KR101129671B1 - Torque converter for vehicle having dual damper structure - Google Patents

Abstract

The present invention discloses a torque converter for a vehicle having a double damper structure that increases the torsion angle and realizes low rigidity while improving the vibration absorption capability while maintaining the existing space in which the damping clutch is accommodated.

The vehicle torque converter having a double damper structure of the present invention is a torque converter including a torsional damper, the torsional damper is connected to the lock-up clutch in the rotational direction of the first drive plate, the first drive plate to receive the rotational force A plurality of outer springs with reaction force acting elastically to support the outer springs, rotated under the driving force of the outer springs, and a pair of retaining plates and retaining plates coupled to the turbine to press the first drive plate A plurality of inner springs arranged in the circumferential direction on the inner circumferential side of the second drive plate, the second drive plate is disposed on the inner circumferential side of the first drive plate to receive the driving force transmitted by the inner springs to transmit to the transmission input shaft.

Torque, converter, drive, inertia, damper clutch, torsion angle

Description

Torque converter for vehicle having dual damper structure

The present invention relates to a torque converter for a vehicle having a double damper structure, and more particularly, to maintain a conventional space in which a damping clutch is accommodated, to increase a torsion angle and to realize a low rigidity. The present invention relates to a vehicle torque converter.

In general, the torque converter is installed between the engine of the vehicle and the transmission to transmit the driving force of the engine to the transmission using a fluid. The torque converter is a reactor that receives a driving force of the engine and rotates the impeller rotating, the turbine rotated by the oil discharged from the impeller, and the oil flowing back to the impeller in the direction of rotation of the impeller to increase the torque change rate ( Also known as a "status").

Torque converters are equipped with a lock-up clutch (also called a 'damper clutch'), a means of direct connection between the engine and the transmission, as the load on the engine can decrease power transmission efficiency. The lockup clutch is disposed between the front cover and the turbine directly connected to the engine so that the rotational power of the engine can be transmitted directly to the turbine.

This lockup clutch includes a piston that is axially movable on the turbine shaft. And the piston is coupled to the friction material in friction contact with the front cover. And the piston is coupled to the torsional damper (Torsional damper) that can absorb the shock and vibration acting in the rotational direction of the shaft when the friction material is coupled to the front cover.

7 is a diagram illustrating a power transmission process of a torque converter having a general torsional damper.

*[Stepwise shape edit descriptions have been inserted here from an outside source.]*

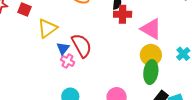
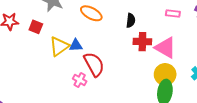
red cross: (123, 14) -> (142, 42), moved
blue triangle: (63, 48) -> (76, 45), moved, turned 48

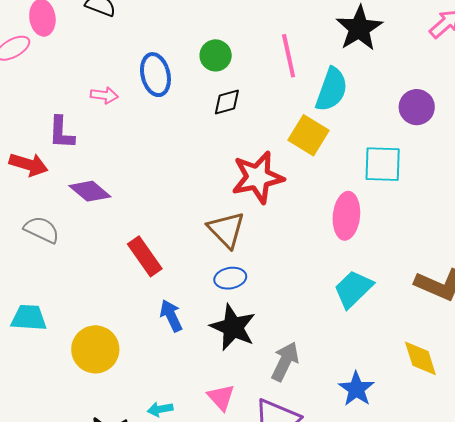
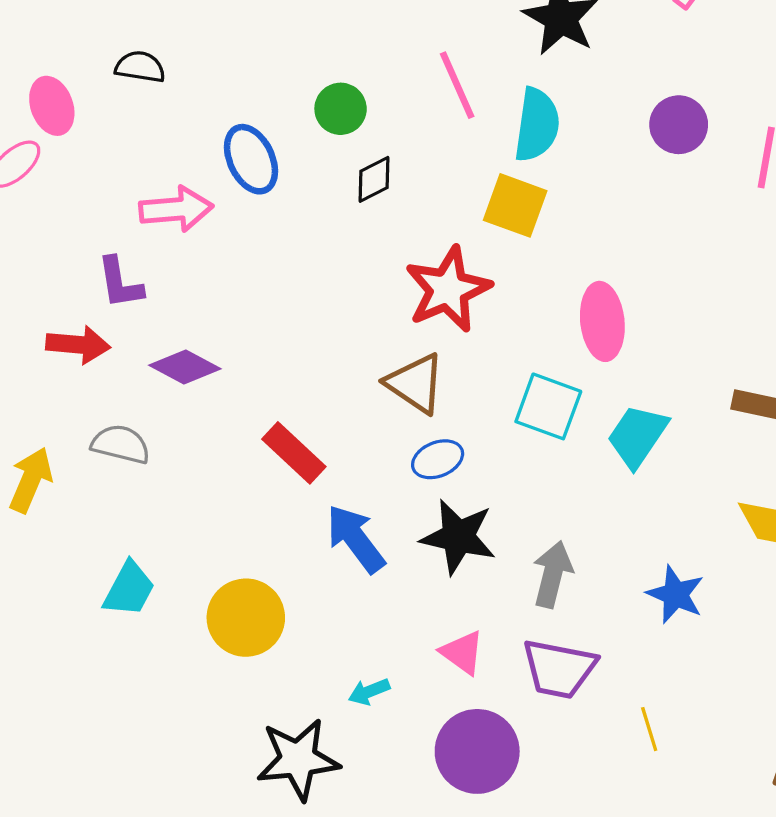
pink arrow: (104, 95) -> (176, 209), size x1.6
cyan square: (383, 164) -> (548, 406), moved, turned 30
blue arrow: (171, 316) -> (356, 539), size x1.4
cyan trapezoid: (29, 318) -> (129, 589), turned 126

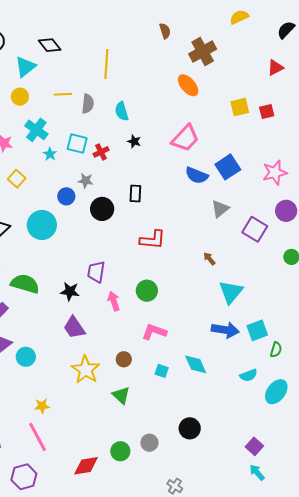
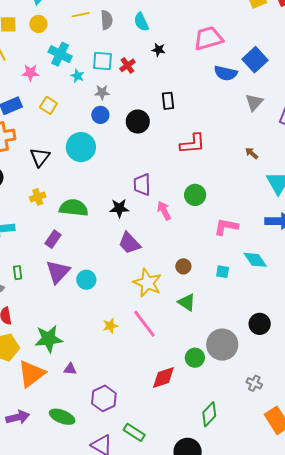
pink trapezoid: (185, 138) -> (208, 38), turned -140
gray star: (86, 181) -> (102, 92), moved
pink L-shape: (154, 332) -> (226, 227), moved
pink line: (38, 437) -> (144, 324), moved
gray circle: (149, 443) -> (222, 345), size x1.8

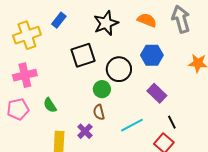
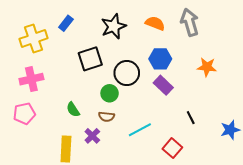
purple rectangle: (157, 93) -> (163, 85), moved
green semicircle: (50, 105) -> (73, 110), moved
brown semicircle: (99, 112) -> (106, 117), turned -70
black line: (172, 122) -> (191, 118), moved

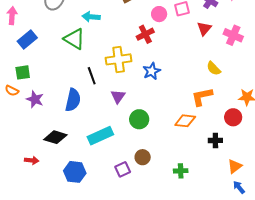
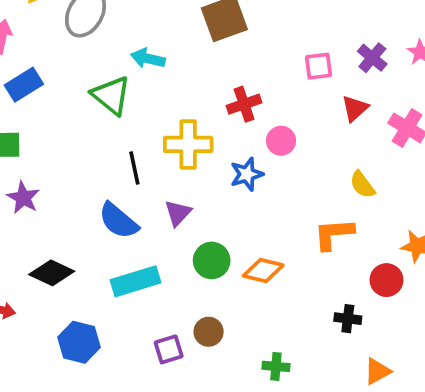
pink circle: (159, 14) -> (281, 141), moved
blue semicircle: (73, 100) -> (118, 221), moved, turned 110
orange diamond: (185, 121) -> (263, 271), moved

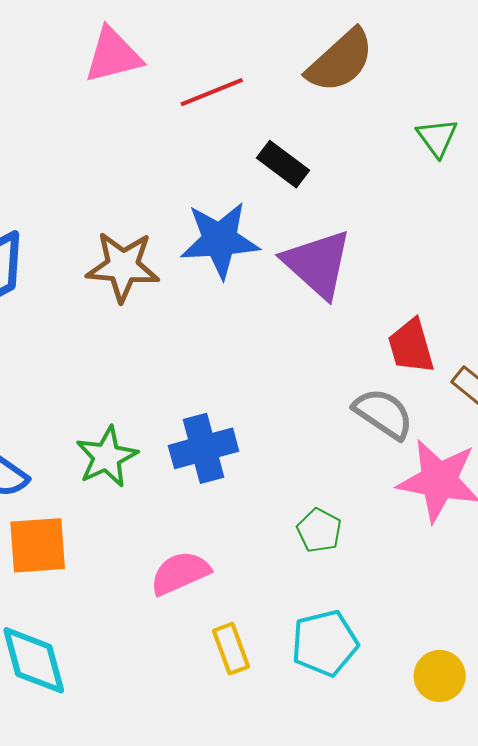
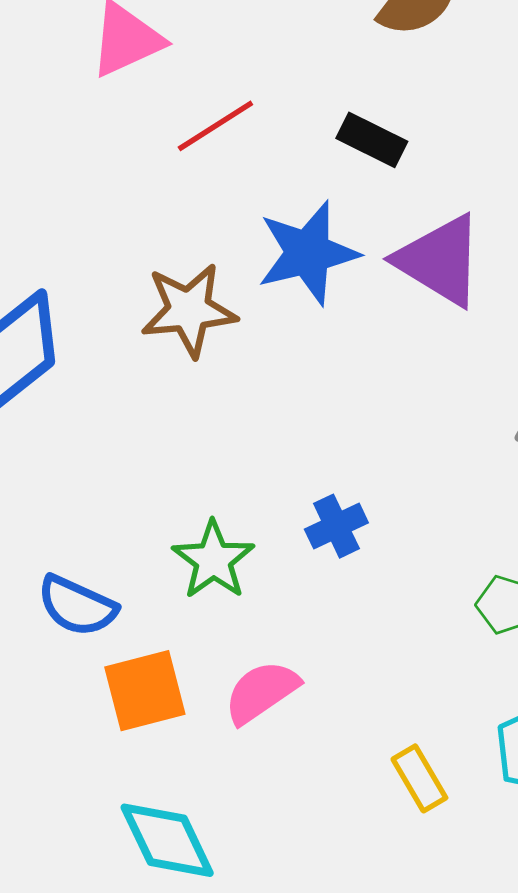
red line: (212, 92) -> (215, 126), moved
blue cross: (204, 448) -> (336, 526), size x0.7
pink semicircle: (180, 573) -> (261, 692), moved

When the lockup clutch L / U is not operated, the driving force of the engine E is transmitted to the front cover 101 and the impeller 103 and is transmitted to the input shaft 107 of the transmission T through the turbine 105. Can be delivered.

When the lockup clutch L / U is operated to directly transmit the driving force of the engine to the transmission T, the driving force of the engine E is transmitted to the torsional damper 109 through the lockup clutch L / U. It absorbs shock and vibration acting in the direction of rotation. Then, the driving force of the engine is transmitted to the input shaft 107 of the transmission T through the turbine 105 axis.

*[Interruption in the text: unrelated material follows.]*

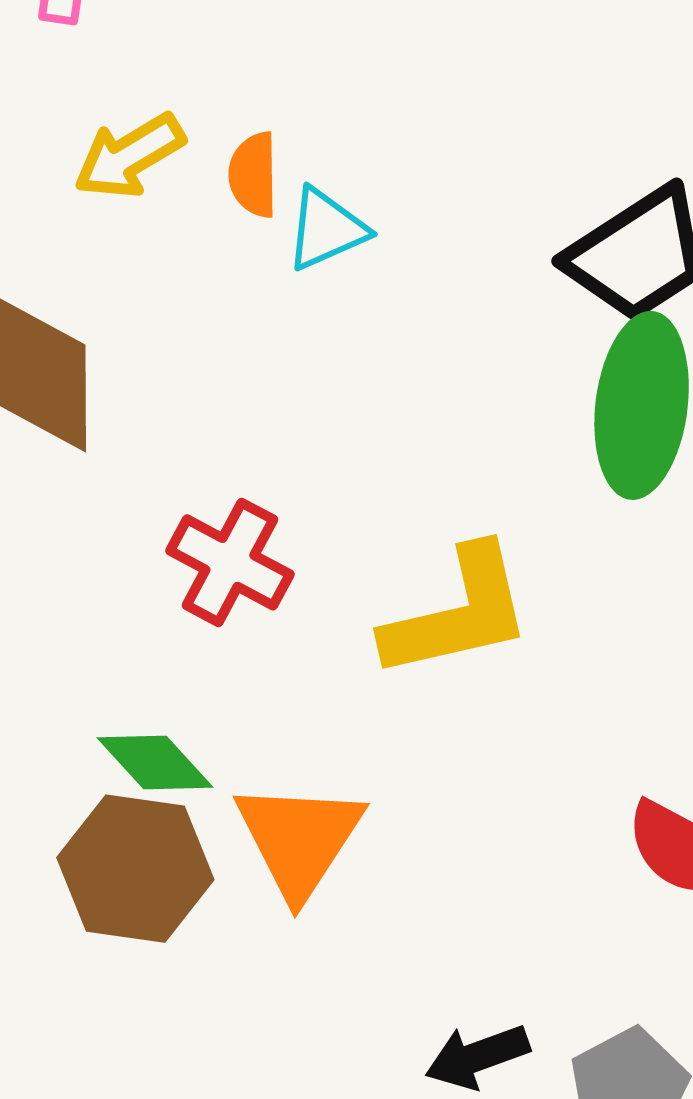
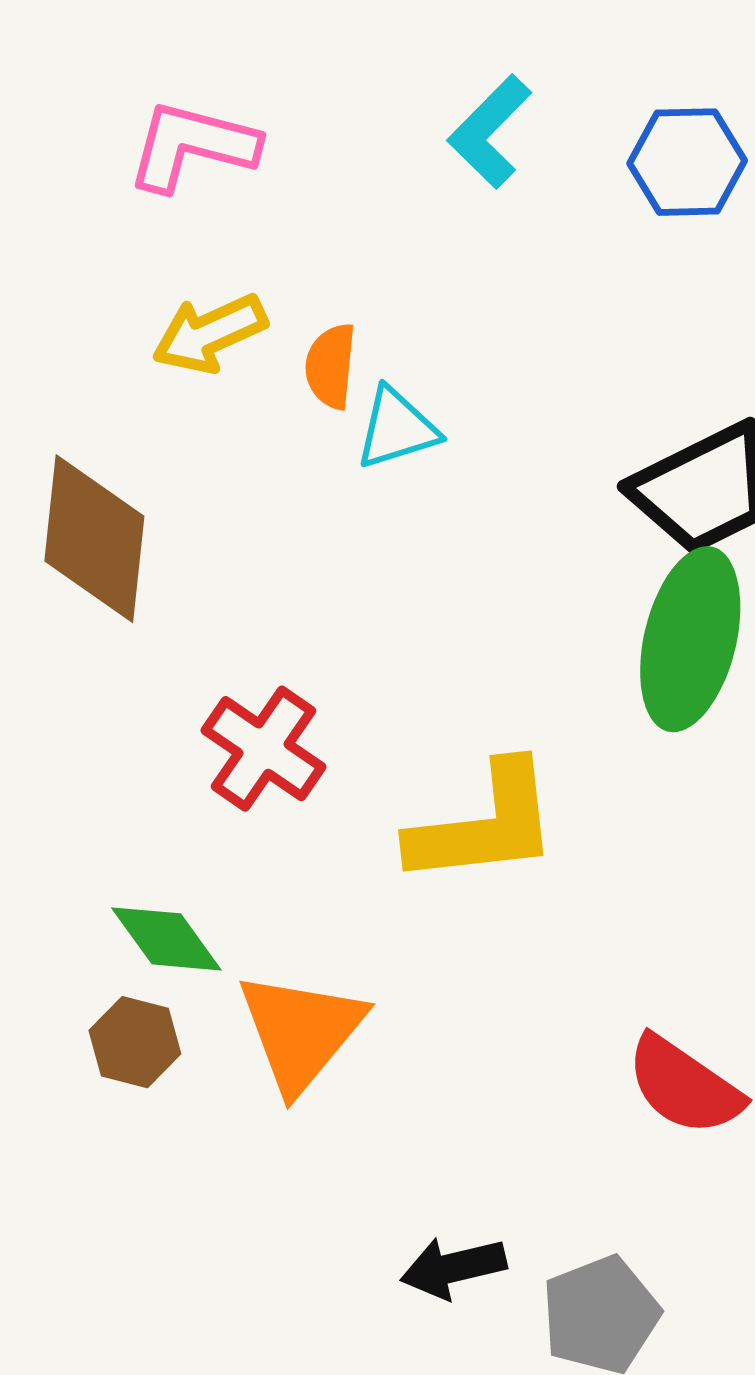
brown hexagon: (135, 869) -> (135, 1042), size x0.6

Such a conventional torque converter needs to improve the vibration absorption capacity by increasing the torsion angle in a limited space and realizing low rigidity, but there is a problem in that it is not sufficiently satisfied.

Therefore, the present invention has been proposed to solve the above problems, an object of the present invention is to increase the torsion angle and to achieve low rigidity without increasing the space in which the existing damper is installed vibration absorption acting in the direction of rotation It is to provide a vehicle torque converter having a double damper structure that can improve the capability.

In order to achieve the object as described above, the present invention, the front cover, the impeller coupled to the front cover to rotate together, the turbine disposed in a position facing the impeller, the turbine located between the impeller and the turbine A reactor for directly connecting the front cover and the turbine, the lockup clutch having a piston moving by the pressure of oil to the front cover side, a torsional damper coupled to the lockup clutch The torsional damper may include: a first drive plate connected to the lockup clutch and receiving rotational force, a plurality of outer springs in which reaction force acts in a rotational direction of the first drive plate, and elastically supporting the outer springs Driving force of the outer spring A pair of retaining plates that are transmitted and rotated and coupled to the turbine, a plurality of inner springs arranged in a circumferential direction on the inner circumferential side of the first drive plate and elastic force is pressed by the retaining plate, and the first drive plate It is disposed on the inner circumferential side of the to provide a vehicle torque converter having a double damper structure including a second drive plate for receiving the driving force transmitted by the inner springs to transmit to the transmission input shaft.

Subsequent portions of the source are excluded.